BEGIN

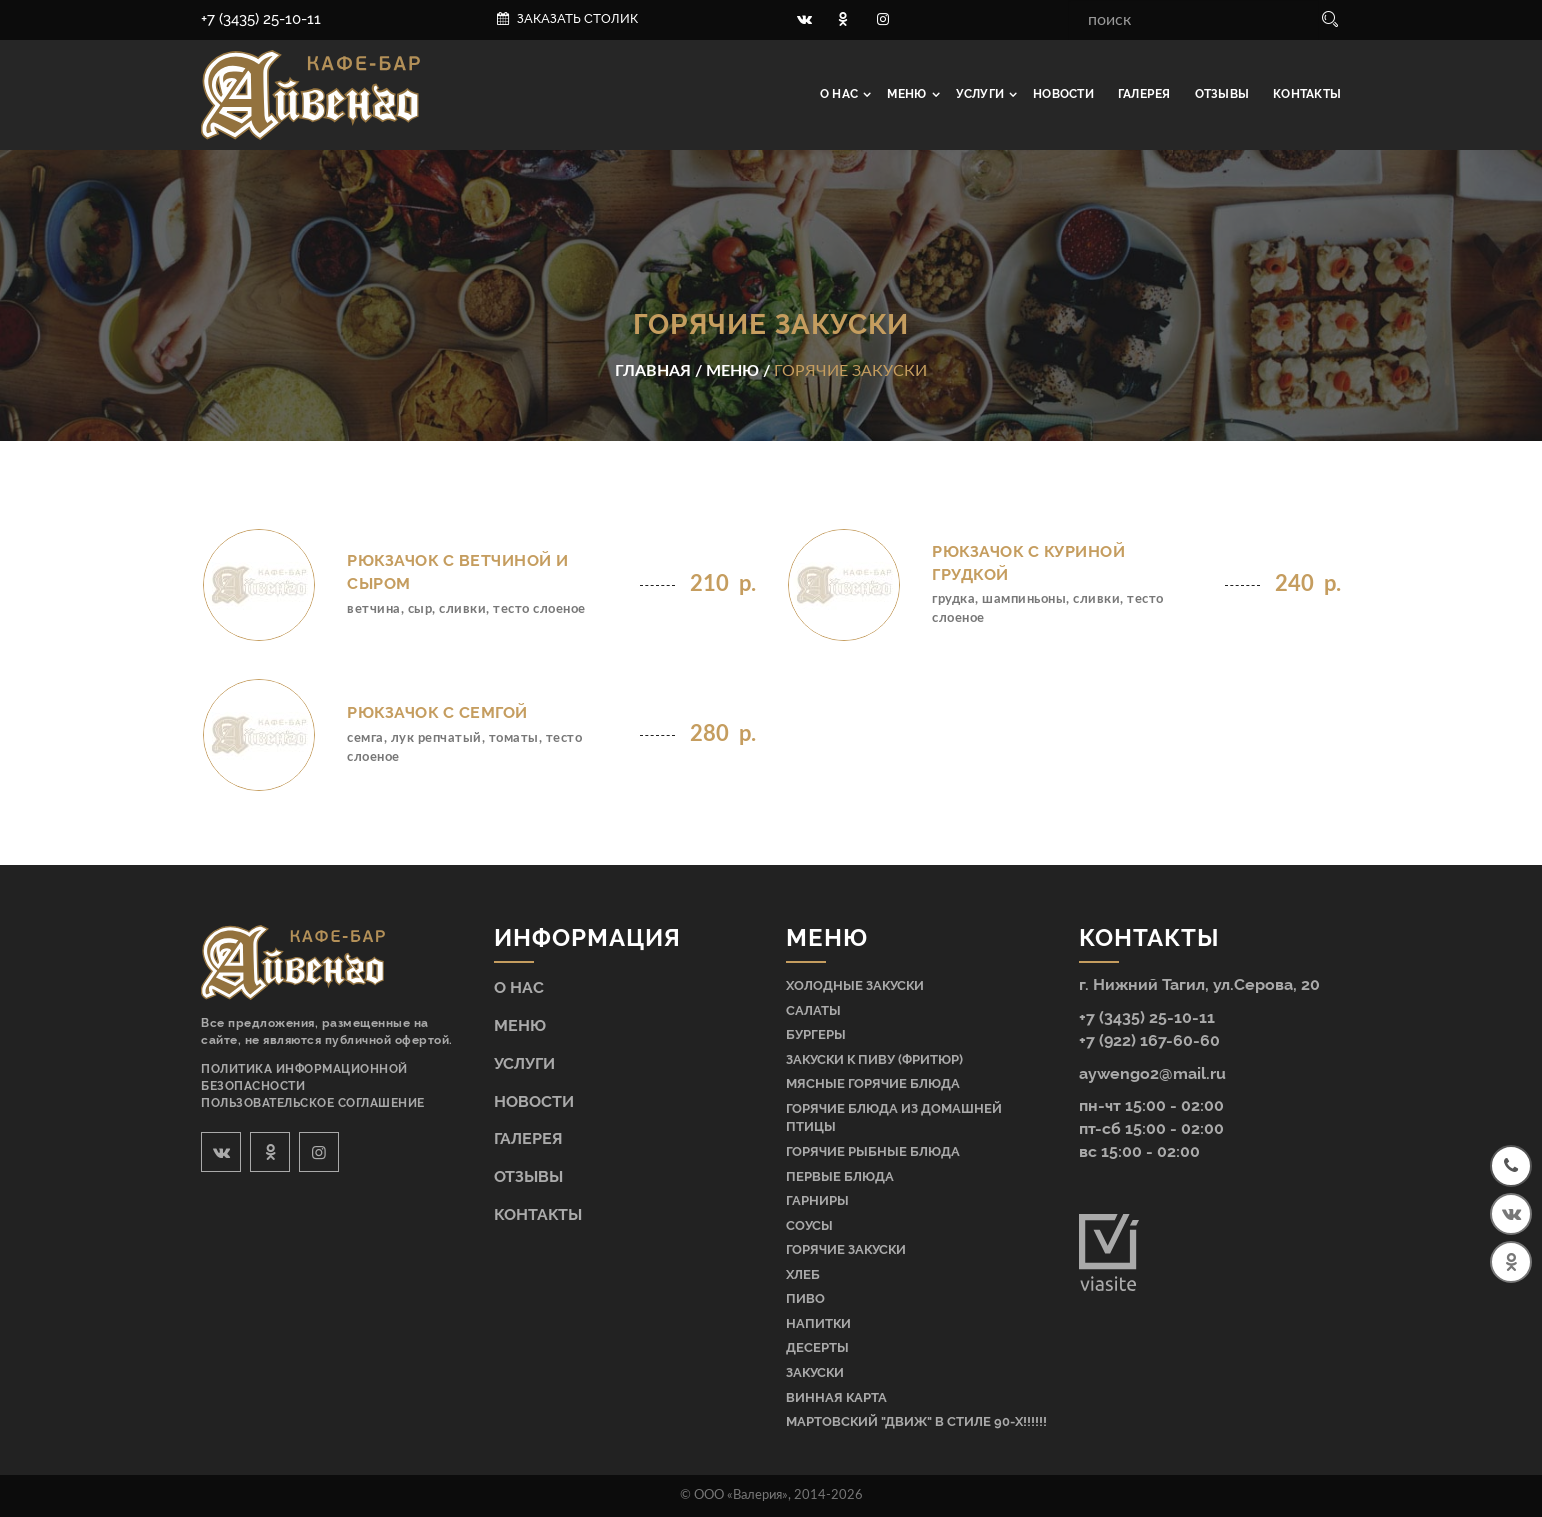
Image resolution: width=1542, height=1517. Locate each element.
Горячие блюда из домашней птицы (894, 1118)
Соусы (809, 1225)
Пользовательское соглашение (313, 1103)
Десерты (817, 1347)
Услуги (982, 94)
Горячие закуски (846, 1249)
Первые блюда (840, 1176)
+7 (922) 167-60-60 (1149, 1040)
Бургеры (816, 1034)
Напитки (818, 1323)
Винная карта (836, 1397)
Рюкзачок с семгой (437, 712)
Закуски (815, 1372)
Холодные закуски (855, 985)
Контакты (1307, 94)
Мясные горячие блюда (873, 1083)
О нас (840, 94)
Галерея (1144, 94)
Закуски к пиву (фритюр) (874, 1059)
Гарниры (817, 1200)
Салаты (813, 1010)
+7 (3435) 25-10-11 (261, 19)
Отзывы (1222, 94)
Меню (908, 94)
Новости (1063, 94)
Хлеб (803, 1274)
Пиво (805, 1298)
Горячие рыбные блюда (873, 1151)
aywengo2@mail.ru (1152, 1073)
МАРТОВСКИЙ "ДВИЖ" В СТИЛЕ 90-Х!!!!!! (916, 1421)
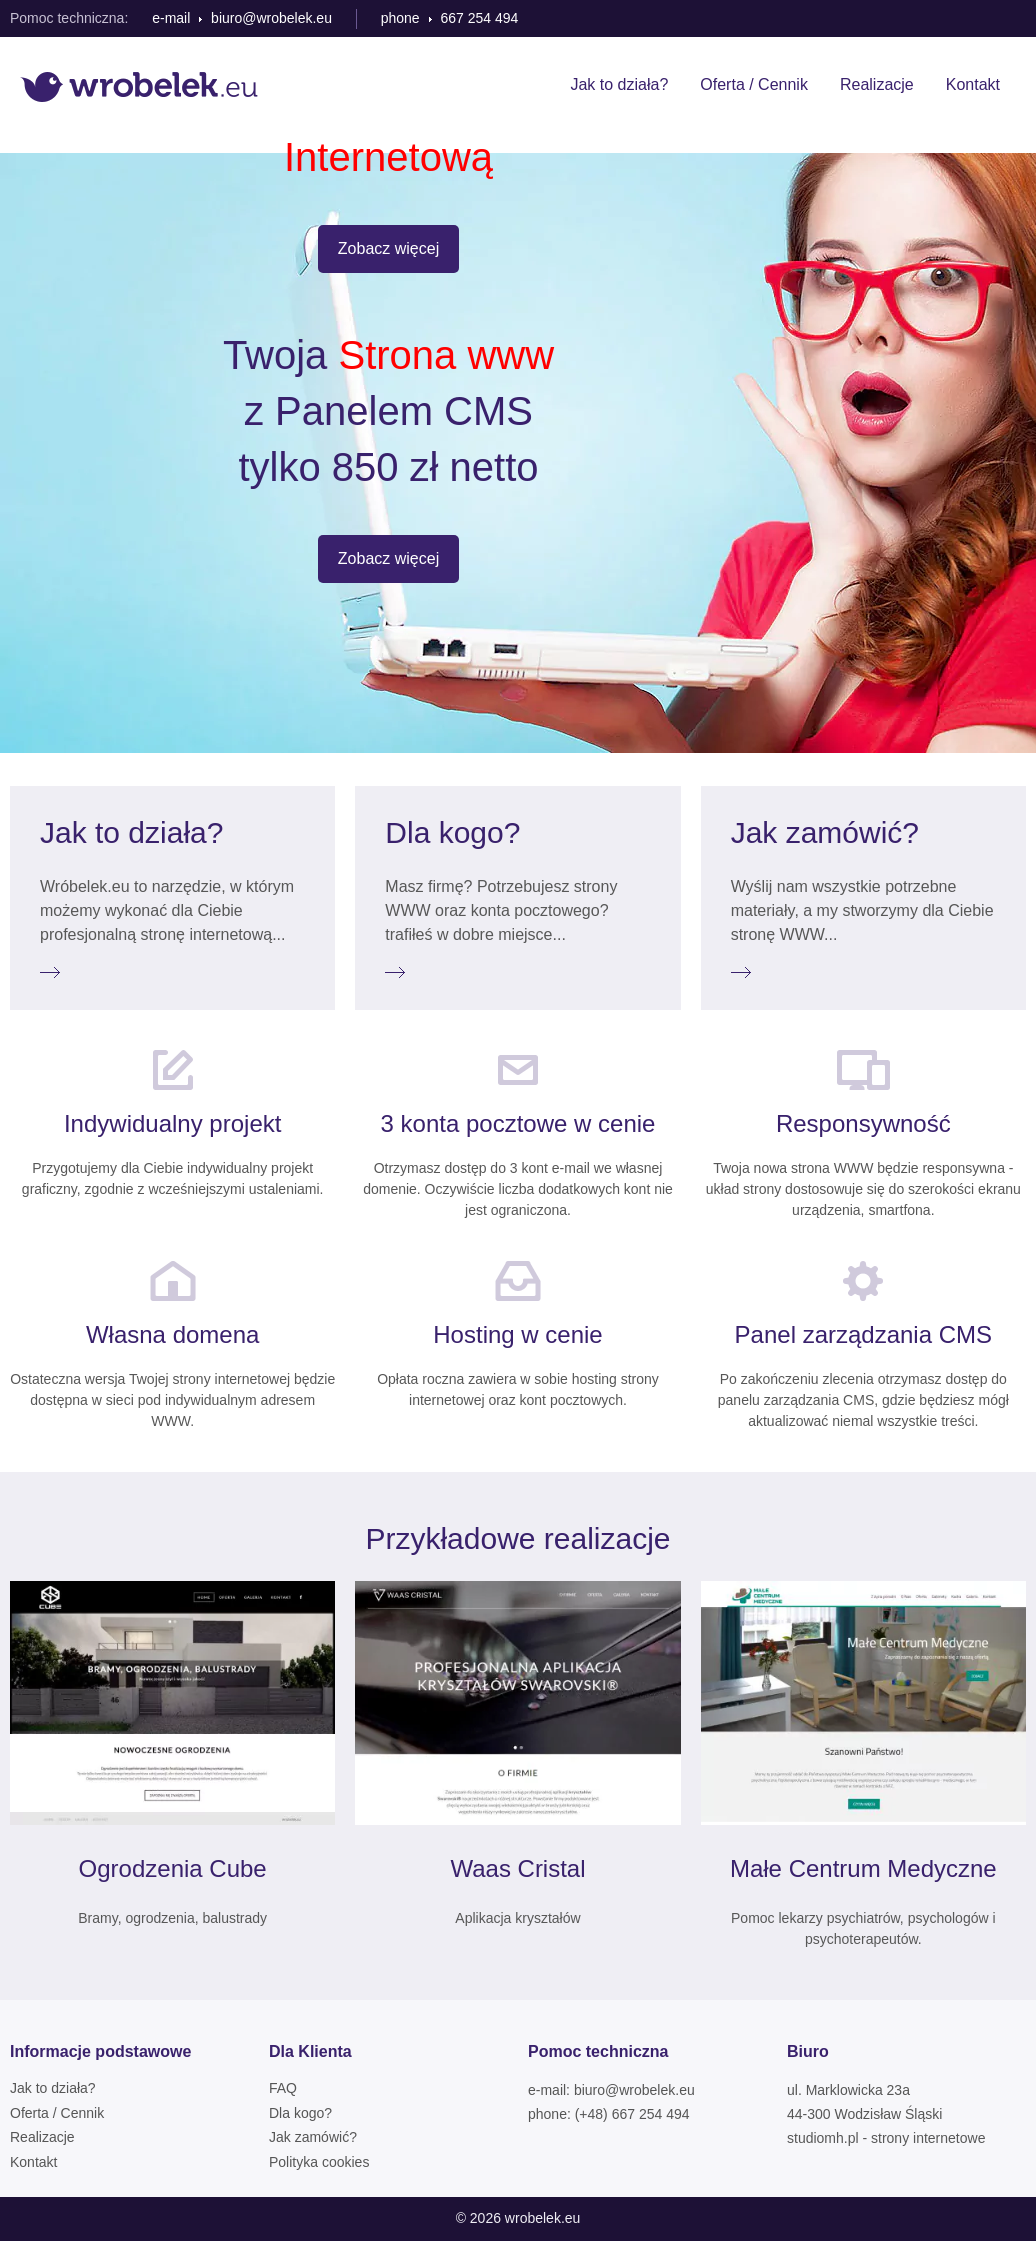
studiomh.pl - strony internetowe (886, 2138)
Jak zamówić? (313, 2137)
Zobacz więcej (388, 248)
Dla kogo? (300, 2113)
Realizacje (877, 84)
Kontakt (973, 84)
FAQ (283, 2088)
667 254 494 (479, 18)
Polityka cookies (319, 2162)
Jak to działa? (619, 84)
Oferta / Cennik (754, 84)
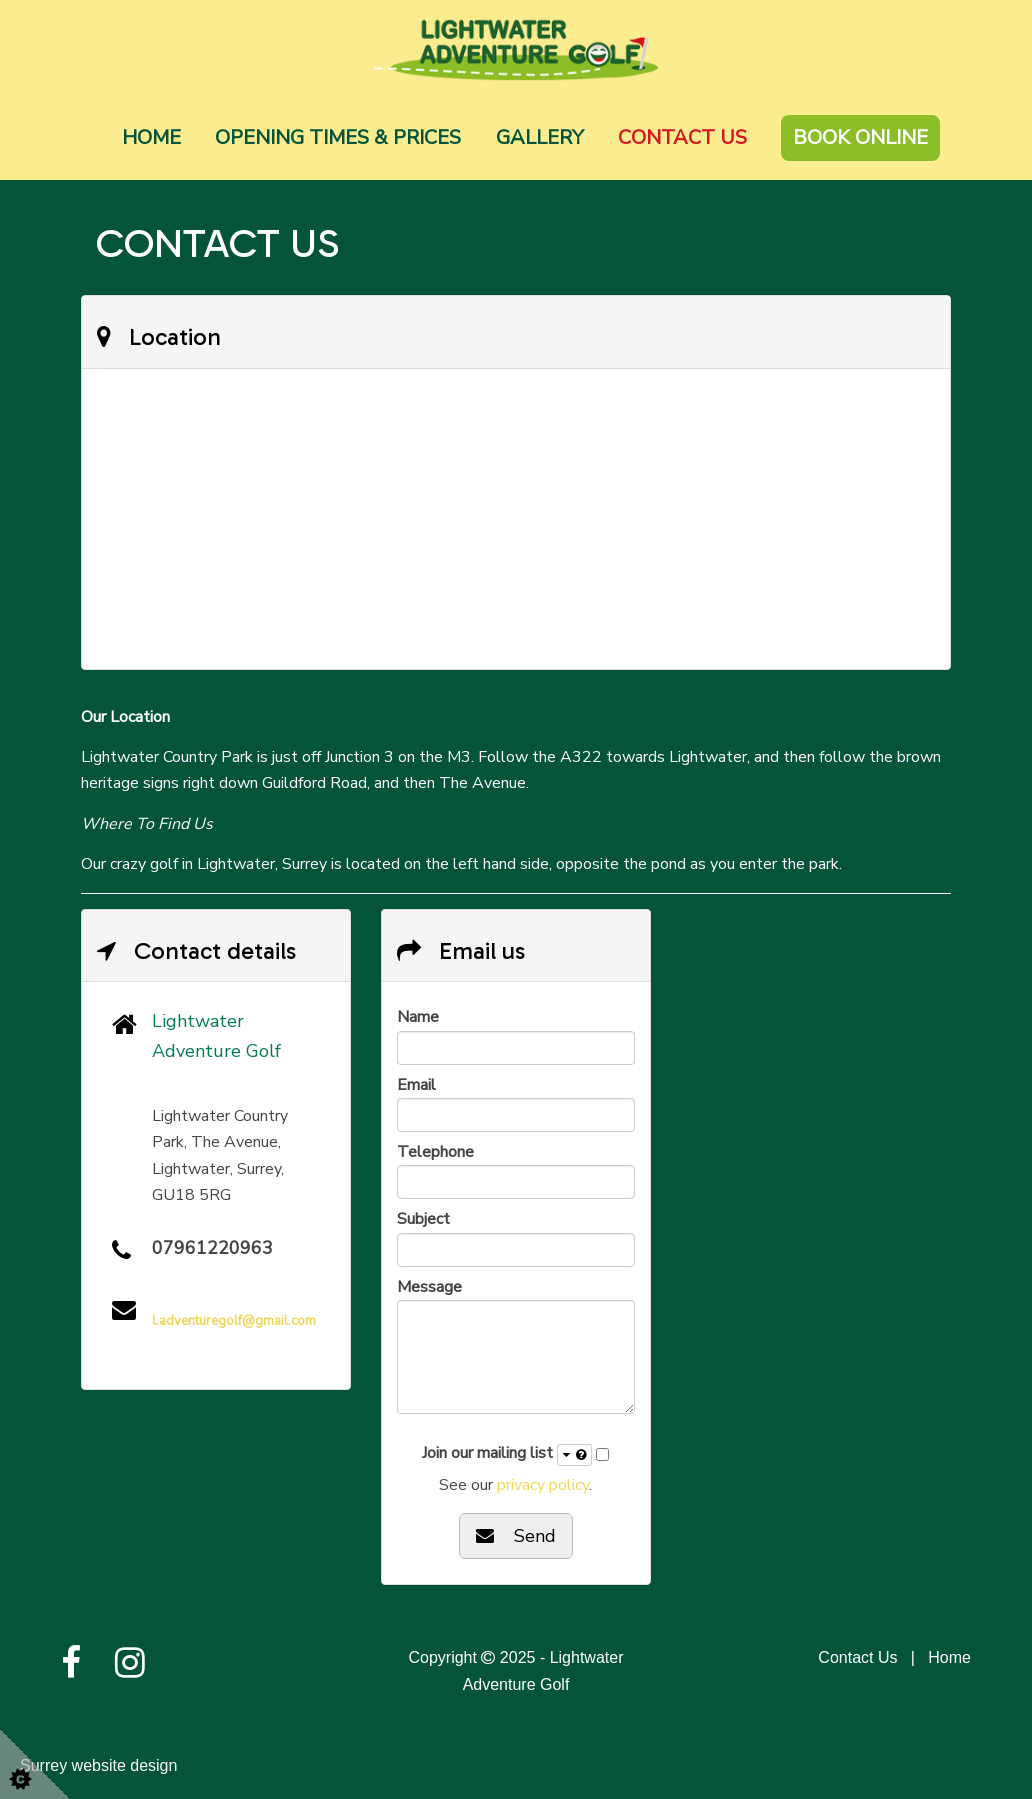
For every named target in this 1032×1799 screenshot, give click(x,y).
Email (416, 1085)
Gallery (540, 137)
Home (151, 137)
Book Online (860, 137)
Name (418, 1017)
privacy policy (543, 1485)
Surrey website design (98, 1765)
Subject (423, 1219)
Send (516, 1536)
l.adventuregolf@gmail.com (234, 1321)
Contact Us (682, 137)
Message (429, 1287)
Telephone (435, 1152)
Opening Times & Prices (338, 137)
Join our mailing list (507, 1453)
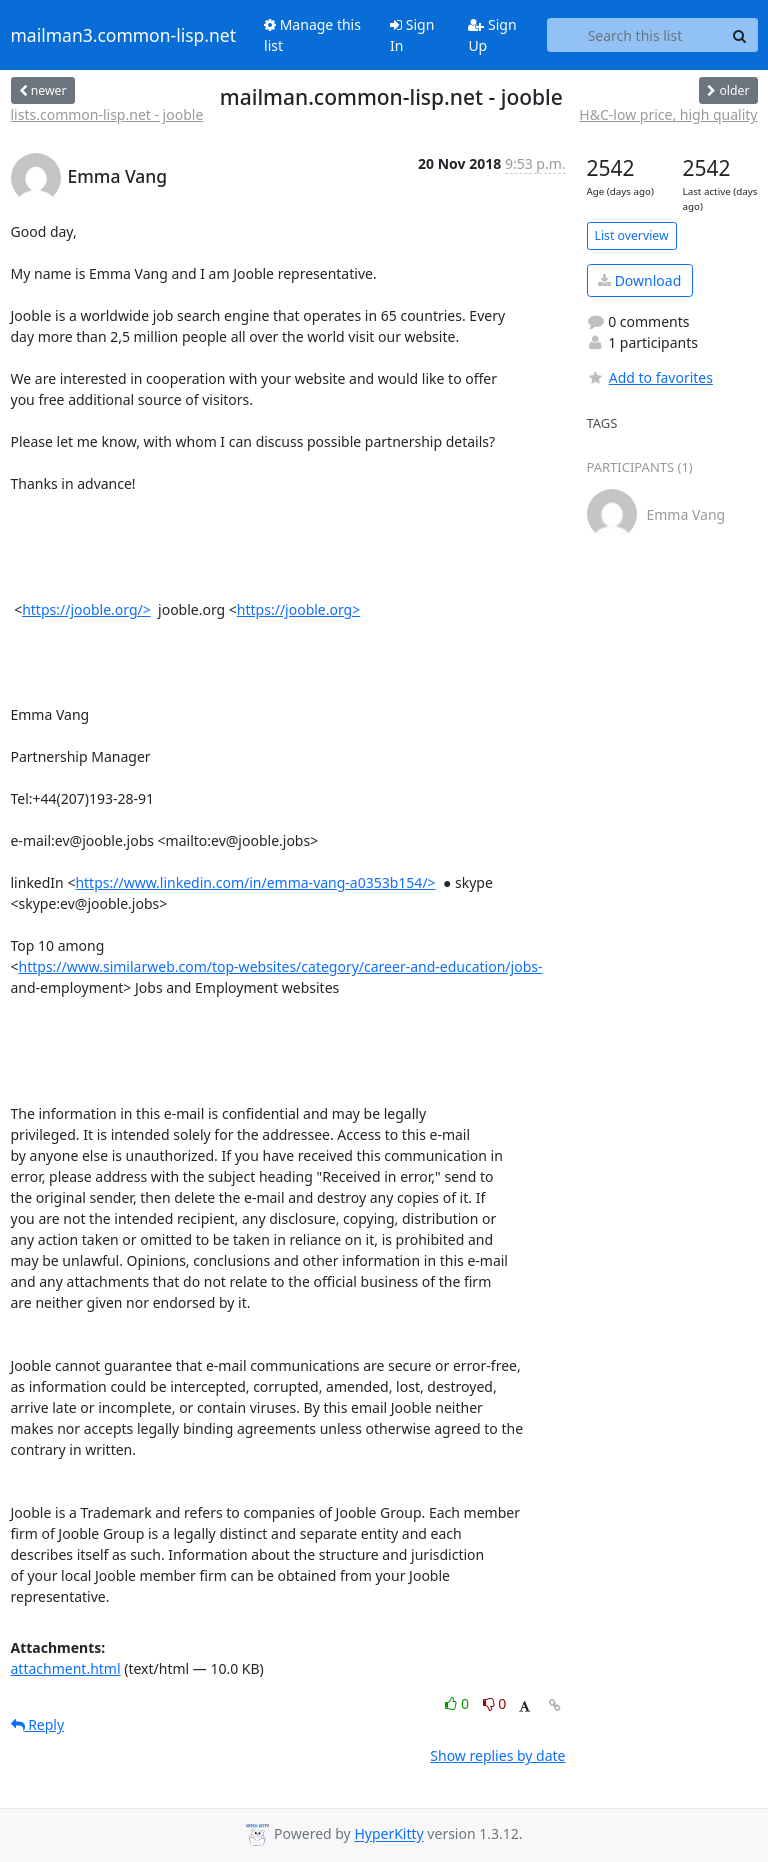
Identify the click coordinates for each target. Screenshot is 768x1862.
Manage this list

END

A faithful copy of all the lines above is needed, with the pictures omitted.

Image resolution: width=1542, height=1517. Locate each element.
Горячие блюда из домашней птицы (894, 1118)
Соусы (809, 1225)
Пользовательское соглашение (313, 1103)
Десерты (817, 1347)
Услуги (982, 94)
Горячие закуски (846, 1249)
Первые блюда (840, 1176)
+7 (922) 167-60-60 (1149, 1040)
Бургеры (816, 1034)
Напитки (818, 1323)
Винная карта (836, 1397)
Рюкзачок с семгой (437, 712)
Закуски (815, 1372)
Холодные закуски (855, 985)
Контакты (1307, 94)
Мясные горячие блюда (873, 1083)
О нас (840, 94)
Галерея (1144, 94)
Закуски к пиву (фритюр) (874, 1059)
Гарниры (817, 1200)
Салаты (813, 1010)
+7 (3435) 25-10-11 (261, 19)
Отзывы (1222, 94)
Меню (908, 94)
Новости (1063, 94)
Хлеб (803, 1274)
Пиво (805, 1298)
Горячие рыбные блюда (873, 1151)
aywengo2@mail.ru (1152, 1073)
МАРТОВСКИЙ "ДВИЖ" В СТИЛЕ 90-Х!!!!!! (916, 1421)
studiomh.pl - strony internetowe (886, 2138)
Jak zamówić? (313, 2137)
Zobacz więcej (388, 248)
Dla kogo? (300, 2113)
Realizacje (877, 84)
Kontakt (973, 84)
FAQ (283, 2088)
667 254 494 (479, 18)
Polityka cookies (319, 2162)
Jak to działa? (619, 84)
Oferta / Cennik (754, 84)
For every named target in this 1032×1799 screenshot, give click(x,y).
Email (416, 1085)
Gallery (540, 137)
Home (151, 137)
Book Online (860, 137)
Name (418, 1017)
privacy policy (543, 1485)
Surrey website design (98, 1765)
Subject (423, 1219)
Send (516, 1536)
l.adventuregolf@gmail.com (234, 1321)
Contact Us (682, 137)
Message (429, 1287)
Telephone (435, 1152)
Opening Times & Prices (338, 137)
Join our mailing list (507, 1453)
Identify the click coordinates for each target. Screenshot is 768x1862.
Manage this list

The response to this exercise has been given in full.